**Problem**:
Please give the entries again in full and exactly, without any picture.

**Data for this exercise**:
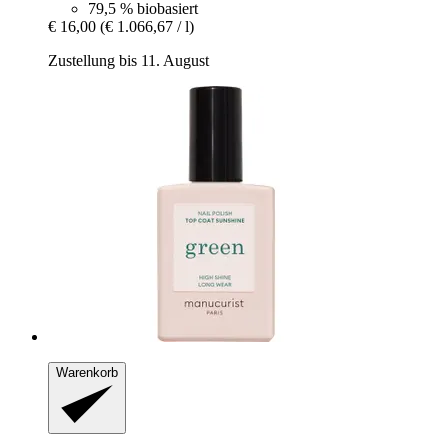
79,5 % biobasiert
€ 16,00
(€ 1.066,67 / l)
Zustellung bis 11. August
Warenkorb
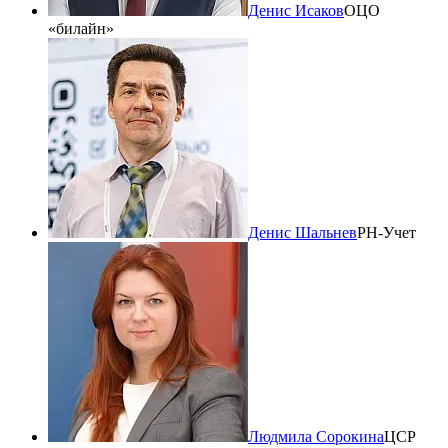
Денис Исаков
ОЦО
«билайн»
Денис Шальнев
РН-Учет
Людмила Сорокина
ЦСР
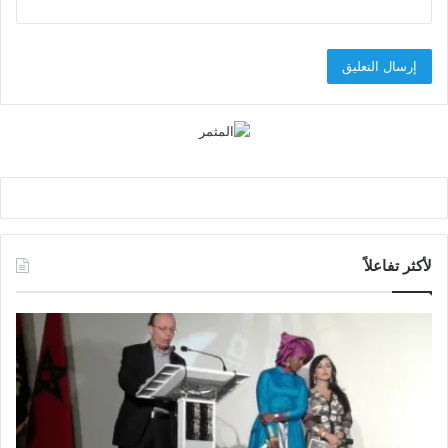
لأكثر تفاعلاً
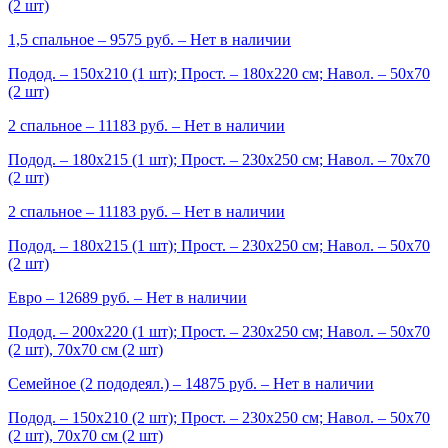
(2 шт)
1,5 спальное
– 9575 руб. –
Нет в наличии
Подод. – 150х210 (1 шт); Прост. – 180х220 см; Навол. – 50х70
(2 шт)
2 спальное
– 11183 руб. –
Нет в наличии
Подод. – 180х215 (1 шт); Прост. – 230х250 см; Навол. – 70х70
(2 шт)
2 спальное
– 11183 руб. –
Нет в наличии
Подод. – 180х215 (1 шт); Прост. – 230х250 см; Навол. – 50х70
(2 шт)
Евро
– 12689 руб. –
Нет в наличии
Подод. – 200х220 (1 шт); Прост. – 230х250 см; Навол. – 50х70
(2 шт), 70х70 см (2 шт)
Семейное (2 пододеял.)
– 14875 руб. –
Нет в наличии
Подод. – 150х210 (2 шт); Прост. – 230х250 см; Навол. – 50х70
(2 шт), 70х70 см (2 шт)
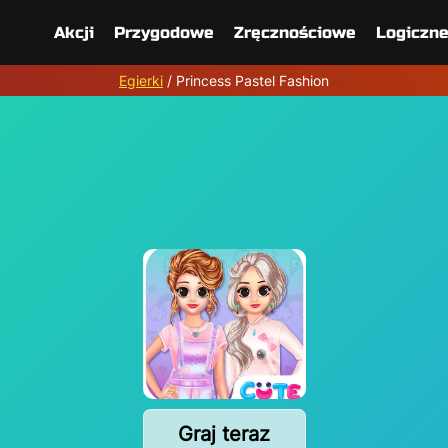
Akcji
Przygodowe
Zręcznościowe
Logiczn
Egierki
/
Princess Pastel Fashion
Graj teraz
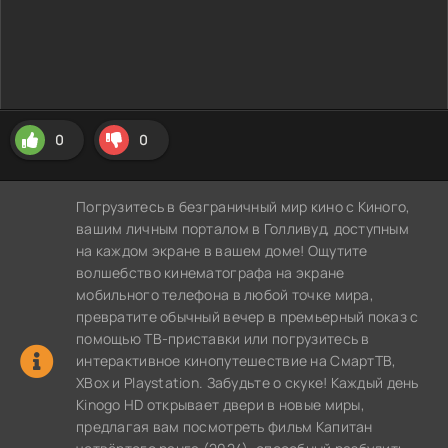
0
0
Погрузитесь в безграничный мир кино с Киного,
вашим личным порталом в Голливуд, доступным
на каждом экране в вашем доме! Ощутите
волшебство кинематографа на экране
мобильного телефона в любой точке мира,
превратите обычный вечер в премьерный показ с
помощью ТВ-приставки или погрузитесь в
интерактивное кинопутешествие на СмартТВ,
XBox и Playstation. Забудьте о скуке! Каждый день
Kinogo HD открывает двери в новые миры,
предлагая вам посмотреть фильм Капитан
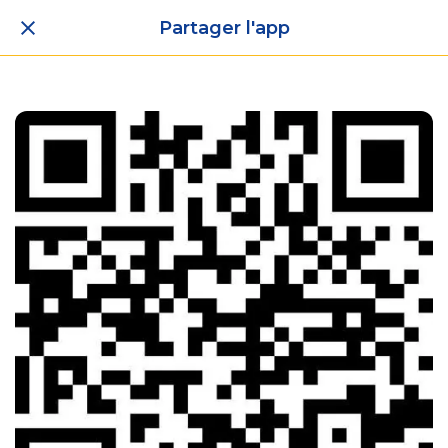
Partager l'app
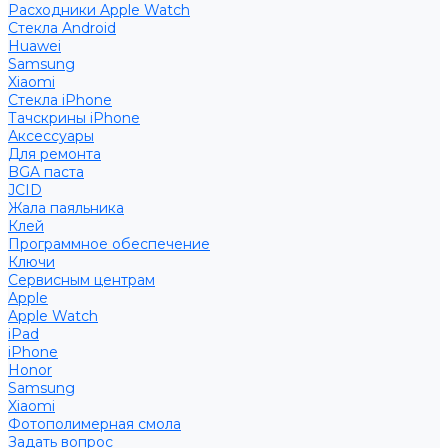
Расходники Apple Watch
Стекла Android
Huawei
Samsung
Xiaomi
Стекла iPhone
Тачскрины iPhone
Аксессуары
Для ремонта
BGA паста
JCID
Жала паяльника
Клей
Программное обеспечение
Ключи
Сервисным центрам
Apple
Apple Watch
iPad
iPhone
Honor
Samsung
Xiaomi
Фотополимерная смола
Задать вопрос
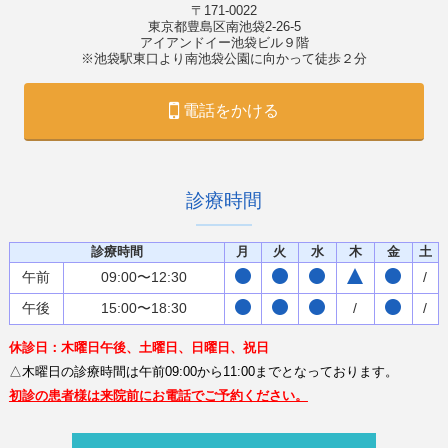
〒171-0022
東京都豊島区南池袋2-26-5
アイアンドイー池袋ビル９階
※池袋駅東口より南池袋公園に向かって徒歩２分
電話をかける
診療時間
診療時間
月
火
水
木
金
土
午前
09:00〜12:30
/
午後
15:00〜18:30
/
/
休診日：木曜日午後、土曜日、日曜日、祝日
△木曜日の診療時間は午前09:00から11:00までとなっております。
初診の患者様は来院前にお電話でご予約ください。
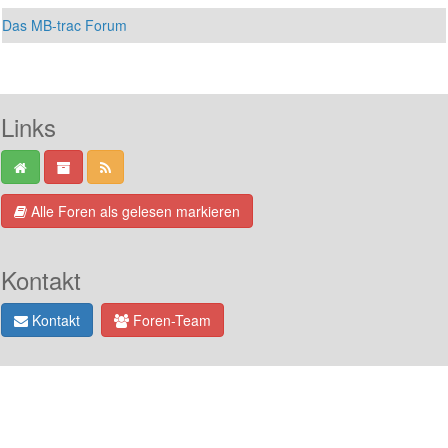
Das MB-trac Forum
Links
Alle Foren als gelesen markieren
Kontakt
Kontakt
Foren-Team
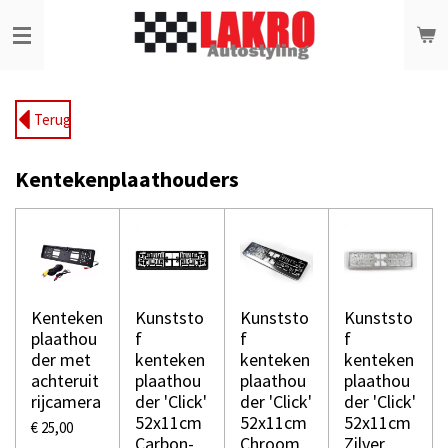
Ga
direct
naar
de
hoofdinhoud
Terug
Kentekenplaathouders
Kenteken
Kunststo
Kunststo
Kunststo
plaathou
f
f
f
der met
kenteken
kenteken
kenteken
achteruit
plaathou
plaathou
plaathou
rijcamera
der 'Click'
der 'Click'
der 'Click'
52x11cm
52x11cm
52x11cm
€ 25,00
Carbon-
Chroom
Zilver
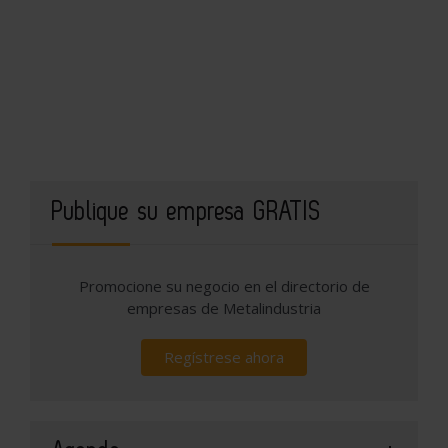
Publique su empresa GRATIS
Promocione su negocio en el directorio de
empresas de Metalindustria
Regístrese ahora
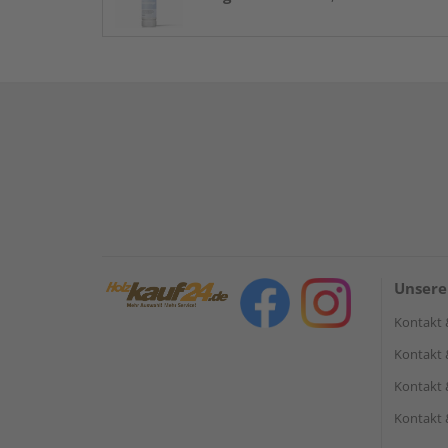
Unsere
Kontakt 
Kontakt 
Kontakt 
Kontakt 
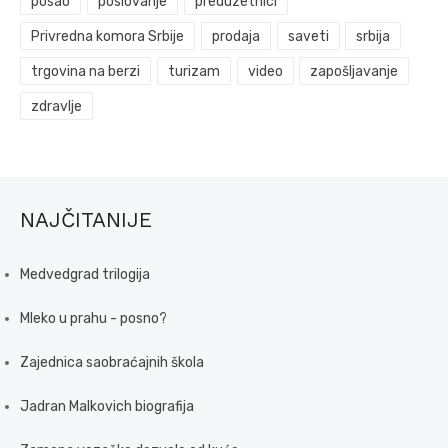
posao
poslovanje
preduzetnici
Privredna komora Srbije
prodaja
saveti
srbija
trgovina na berzi
turizam
video
zapošljavanje
zdravlje
NAJČITANIJE
Medvedgrad trilogija
Mleko u prahu - posno?
Zajednica saobraćajnih škola
Jadran Malkovich biografija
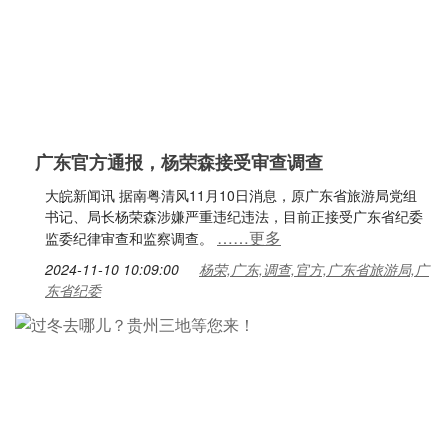
广东官方通报，杨荣森接受审查调查
大皖新闻讯 据南粤清风11月10日消息，原广东省旅游局党组
书记、局长杨荣森涉嫌严重违纪违法，目前正接受广东省纪委
……更多
监委纪律审查和监察调查。
2024-11-10 10:09:00
杨荣,广东,调查,官方,广东省旅游局,广
东省纪委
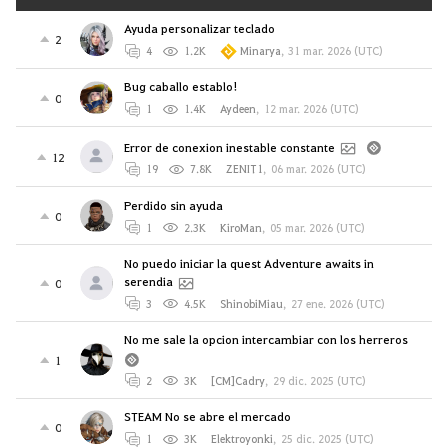
Ayuda personalizar teclado
2
4
1.2K
Minarya
,
31 mar. 2026 (UTC)
Bug caballo establo!
0
1
1.4K
Aydeen
,
12 mar. 2026 (UTC)
Error de conexion inestable constante
12
19
7.8K
ZENIT1
,
06 mar. 2026 (UTC)
Perdido sin ayuda
0
1
2.3K
KiroMan
,
05 mar. 2026 (UTC)
No puedo iniciar la quest Adventure awaits in
serendia
0
3
4.5K
ShinobiMiau
,
27 ene. 2026 (UTC)
No me sale la opcion intercambiar con los herreros
1
2
3K
[CM]Cadry
,
29 dic. 2025 (UTC)
STEAM No se abre el mercado
0
1
3K
Elektroyonki
,
25 dic. 2025 (UTC)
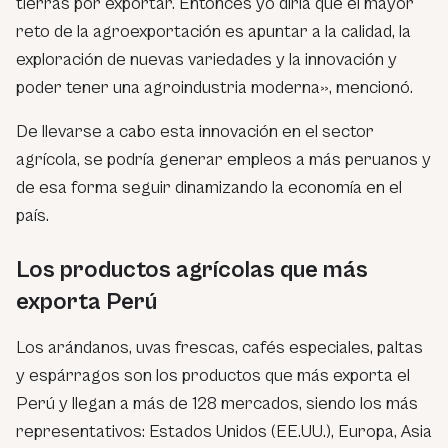
tierras por exportar. Entonces yo diría que el mayor
reto de la agroexportación es apuntar a la calidad, la
exploración de nuevas variedades y la innovación y
poder tener una agroindustria moderna»
, mencionó.
De llevarse a cabo esta innovación en el sector
agrícola, se podría generar empleos a más peruanos y
de esa forma seguir dinamizando la economía en el
país.
Los productos agrícolas que más
exporta Perú
Los arándanos, uvas frescas, cafés especiales, paltas
y espárragos son los productos que más exporta el
Perú y llegan a más de 128 mercados, siendo los más
representativos: Estados Unidos (EE.UU.), Europa, Asia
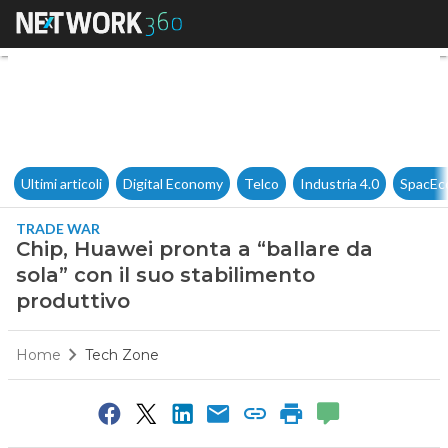
Chip, Huawei pronta a “ballare
Ultimi articoli
Digital Economy
Telco
Industria 4.0
SpacEc
TRADE WAR
Chip, Huawei pronta a “ballare da
sola” con il suo stabilimento
produttivo
Home
Tech Zone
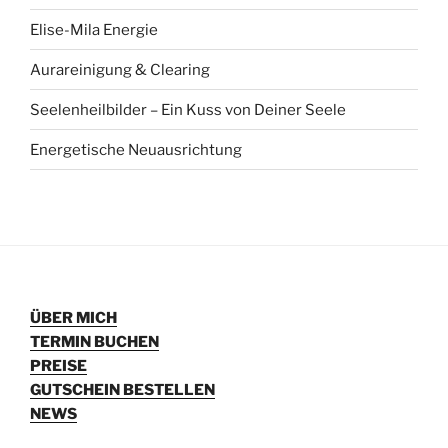
Elise-Mila Energie
Aurareinigung & Clearing
Seelenheilbilder – Ein Kuss von Deiner Seele
Energetische Neuausrichtung
ÜBER MICH
TERMIN BUCHEN
PREISE
GUTSCHEIN BESTELLEN
NEWS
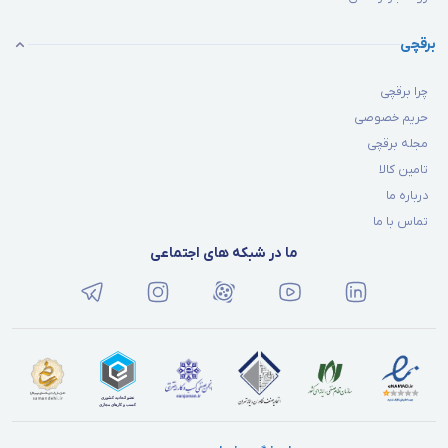
برقچی
چرا برقچی
حریم خصوصی
مجله برقچی
تامین کالا
درباره ما
تماس با ما
ما در شبکه های اجتماعی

**Your solution**:
79,5 % biobasiert
€ 16,00
(€ 1.066,67 / l)
Zustellung bis 11. August
Warenkorb
Денис Исаков
ОЦО
«билайн»
Денис Шальнев
РН-Учет
Людмила Сорокина
ЦСР
لأكثر تفاعلاً
(2 шт)
1,5 спальное
– 9575 руб. –
Нет в наличии
Подод. – 150х210 (1 шт); Прост. – 180х220 см; Навол. – 50х70
(2 шт)
2 спальное
– 11183 руб. –
Нет в наличии
Подод. – 180х215 (1 шт); Прост. – 230х250 см; Навол. – 70х70
(2 шт)
2 спальное
– 11183 руб. –
Нет в наличии
Подод. – 180х215 (1 шт); Прост. – 230х250 см; Навол. – 50х70
(2 шт)
Евро
– 12689 руб. –
Нет в наличии
Подод. – 200х220 (1 шт); Прост. – 230х250 см; Навол. – 50х70
(2 шт), 70х70 см (2 шт)
Семейное (2 пододеял.)
– 14875 руб. –
Нет в наличии
Подод. – 150х210 (2 шт); Прост. – 230х250 см; Навол. – 50х70
(2 шт), 70х70 см (2 шт)
Akcji
Przygodowe
Zręcznościowe
Logiczn
Egierki
/
Princess Pastel Fashion
Graj teraz
0
0
Погрузитесь в безграничный мир кино с Киного,
вашим личным порталом в Голливуд, доступным
на каждом экране в вашем доме! Ощутите
волшебство кинематографа на экране
мобильного телефона в любой точке мира,
превратите обычный вечер в премьерный показ с
помощью ТВ-приставки или погрузитесь в
интерактивное кинопутешествие на СмартТВ,
XBox и Playstation. Забудьте о скуке! Каждый день
Kinogo HD открывает двери в новые миры,
предлагая вам посмотреть фильм Капитан
Partager l'app
Расходники Apple Watch
Стекла Android
Huawei
Samsung
Xiaomi
Стекла iPhone
Тачскрины iPhone
Аксессуары
Для ремонта
BGA паста
JCID
Жала паяльника
Клей
Программное обеспечение
Ключи
Сервисным центрам
Apple
Apple Watch
iPad
iPhone
Honor
Samsung
Xiaomi
Фотополимерная смола
Задать вопрос
〒171-0022
東京都豊島区南池袋2-26-5
アイアンドイー池袋ビル９階
※池袋駅東口より南池袋公園に向かって徒歩２分
電話をかける
診療時間
診療時間
月
火
水
木
金
土
午前
09:00〜12:30
/
午後
15:00〜18:30
/
/
休診日：木曜日午後、土曜日、日曜日、祝日
△木曜日の診療時間は午前09:00から11:00までとなっております。
初診の患者様は来院前にお電話でご予約ください。
Das MB-trac Forum
Links
Alle Foren als gelesen markieren
Kontakt
Kontakt
Foren-Team
Ga
direct
naar
de
hoofdinhoud
Terug
Kentekenplaathouders
Kenteken
Kunststo
Kunststo
Kunststo
plaathou
f
f
f
der met
kenteken
kenteken
kenteken
achteruit
plaathou
plaathou
plaathou
rijcamera
der 'Click'
der 'Click'
der 'Click'
52x11cm
52x11cm
52x11cm
€ 25,00
Carbon-
Chroom
Zilver
Publique su empresa GRATIS
Promocione su negocio en el directorio de
empresas de Metalindustria
Regístrese ahora
Unsere
Kontakt 
Kontakt 
Kontakt 
Kontakt 
posao
poslovanje
preduzetnici
Privredna komora Srbije
prodaja
saveti
srbija
trgovina na berzi
turizam
video
zapošljavanje
zdravlje
NAJČITANIJE
Medvedgrad trilogija
Mleko u prahu - posno?
Zajednica saobraćajnih škola
Jadran Malkovich biografija
广东官方通报，杨荣森接受审查调查
大皖新闻讯 据南粤清风11月10日消息，原广东省旅游局党组
书记、局长杨荣森涉嫌严重违纪违法，目前正接受广东省纪委
……更多
监委纪律审查和监察调查。
2024-11-10 10:09:00
杨荣,广东,调查,官方,广东省旅游局,广
东省纪委
Ayuda personalizar teclado
2
4
1.2K
Minarya
,
31 mar. 2026 (UTC)
Bug caballo establo!
0
1
1.4K
Aydeen
,
12 mar. 2026 (UTC)
Error de conexion inestable constante
12
19
7.8K
ZENIT1
,
06 mar. 2026 (UTC)
Perdido sin ayuda
0
1
2.3K
KiroMan
,
05 mar. 2026 (UTC)
No puedo iniciar la quest Adventure awaits in
serendia
0
3
4.5K
ShinobiMiau
,
27 ene. 2026 (UTC)
No me sale la opcion intercambiar con los herreros
1
2
3K
[CM]Cadry
,
29 dic. 2025 (UTC)
STEAM No se abre el mercado
0
1
3K
Elektroyonki
,
25 dic. 2025 (UTC)
tierras por exportar. Entonces yo diría que el mayor
reto de la agroexportación es apuntar a la calidad, la
exploración de nuevas variedades y la innovación y
poder tener una agroindustria moderna»
, mencionó.
De llevarse a cabo esta innovación en el sector
agrícola, se podría generar empleos a más peruanos y
de esa forma seguir dinamizando la economía en el
país.
Los productos agrícolas que más
exporta Perú
Los arándanos, uvas frescas, cafés especiales, paltas
y espárragos son los productos que más exporta el
Perú y llegan a más de 128 mercados, siendo los más
representativos: Estados Unidos (EE.UU.), Europa, Asia
Chip, Huawei pronta a “ballare
Ultimi articoli
Digital Economy
Telco
Industria 4.0
SpacEc
TRADE WAR
Chip, Huawei pronta a “ballare da
sola” con il suo stabilimento
produttivo
Home
Tech Zone
Elise-Mila Energie
Aurareinigung & Clearing
Seelenheilbilder – Ein Kuss von Deiner Seele
Energetische Neuausrichtung
ÜBER MICH
TERMIN BUCHEN
PREISE
GUTSCHEIN BESTELLEN
NEWS
برقچی
چرا برقچی
حریم خصوصی
مجله برقچی
تامین کالا
درباره ما
تماس با ما
ما در شبکه های اجتماعی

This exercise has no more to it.